* [Assignment]: Stop after the line with "Aire acondicionador Murcia"; until then, please copy every line of the records word for word from the first.

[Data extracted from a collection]
:::::
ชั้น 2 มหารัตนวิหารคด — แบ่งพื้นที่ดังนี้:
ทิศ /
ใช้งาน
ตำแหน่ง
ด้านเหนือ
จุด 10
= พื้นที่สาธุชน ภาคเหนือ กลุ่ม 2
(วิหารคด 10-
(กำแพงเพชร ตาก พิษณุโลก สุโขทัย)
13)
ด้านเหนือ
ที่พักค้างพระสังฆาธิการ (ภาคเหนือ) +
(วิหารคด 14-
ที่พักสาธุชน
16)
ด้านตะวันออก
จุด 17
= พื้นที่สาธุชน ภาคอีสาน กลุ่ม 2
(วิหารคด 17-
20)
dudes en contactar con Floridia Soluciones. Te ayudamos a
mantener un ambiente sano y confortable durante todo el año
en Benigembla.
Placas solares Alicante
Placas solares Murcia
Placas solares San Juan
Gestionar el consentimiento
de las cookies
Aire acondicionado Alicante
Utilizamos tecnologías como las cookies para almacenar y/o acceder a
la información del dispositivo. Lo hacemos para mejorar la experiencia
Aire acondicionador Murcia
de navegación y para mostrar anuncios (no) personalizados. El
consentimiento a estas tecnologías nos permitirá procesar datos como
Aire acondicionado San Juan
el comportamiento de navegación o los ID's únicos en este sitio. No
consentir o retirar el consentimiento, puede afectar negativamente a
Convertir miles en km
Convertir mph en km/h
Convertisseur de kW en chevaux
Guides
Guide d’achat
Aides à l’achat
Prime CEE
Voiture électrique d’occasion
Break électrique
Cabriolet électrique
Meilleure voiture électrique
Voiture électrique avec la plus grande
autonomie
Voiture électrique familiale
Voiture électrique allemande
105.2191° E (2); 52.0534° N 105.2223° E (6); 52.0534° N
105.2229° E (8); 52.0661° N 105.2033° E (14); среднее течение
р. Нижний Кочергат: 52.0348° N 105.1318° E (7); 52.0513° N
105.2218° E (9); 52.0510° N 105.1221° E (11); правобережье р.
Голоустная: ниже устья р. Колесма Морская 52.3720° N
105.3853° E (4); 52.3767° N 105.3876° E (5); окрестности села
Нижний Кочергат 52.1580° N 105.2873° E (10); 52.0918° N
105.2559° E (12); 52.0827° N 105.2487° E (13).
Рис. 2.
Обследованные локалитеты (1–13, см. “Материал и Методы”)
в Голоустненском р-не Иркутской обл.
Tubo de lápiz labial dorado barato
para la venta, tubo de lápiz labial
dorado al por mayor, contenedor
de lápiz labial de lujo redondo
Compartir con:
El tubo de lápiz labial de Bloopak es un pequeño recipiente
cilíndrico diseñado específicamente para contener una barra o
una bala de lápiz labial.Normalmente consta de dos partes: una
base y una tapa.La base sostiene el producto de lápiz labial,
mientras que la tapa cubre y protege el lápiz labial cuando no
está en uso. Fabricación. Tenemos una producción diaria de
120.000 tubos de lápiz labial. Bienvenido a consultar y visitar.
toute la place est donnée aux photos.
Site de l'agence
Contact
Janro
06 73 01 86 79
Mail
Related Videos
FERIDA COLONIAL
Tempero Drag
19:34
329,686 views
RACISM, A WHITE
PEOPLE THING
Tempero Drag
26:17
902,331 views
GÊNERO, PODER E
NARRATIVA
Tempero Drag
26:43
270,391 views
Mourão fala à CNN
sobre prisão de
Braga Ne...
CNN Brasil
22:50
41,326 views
:::::
* [Written answer]:
ชั้น 2 มหารัตนวิหารคด — แบ่งพื้นที่ดังนี้:
ทิศ /
ใช้งาน
ตำแหน่ง
ด้านเหนือ
จุด 10
= พื้นที่สาธุชน ภาคเหนือ กลุ่ม 2
(วิหารคด 10-
(กำแพงเพชร ตาก พิษณุโลก สุโขทัย)
13)
ด้านเหนือ
ที่พักค้างพระสังฆาธิการ (ภาคเหนือ) +
(วิหารคด 14-
ที่พักสาธุชน
16)
ด้านตะวันออก
จุด 17
= พื้นที่สาธุชน ภาคอีสาน กลุ่ม 2
(วิหารคด 17-
20)
dudes en contactar con Floridia Soluciones. Te ayudamos a
mantener un ambiente sano y confortable durante todo el año
en Benigembla.
Placas solares Alicante
Placas solares Murcia
Placas solares San Juan
Gestionar el consentimiento
de las cookies
Aire acondicionado Alicante
Utilizamos tecnologías como las cookies para almacenar y/o acceder a
la información del dispositivo. Lo hacemos para mejorar la experiencia
Aire acondicionador Murcia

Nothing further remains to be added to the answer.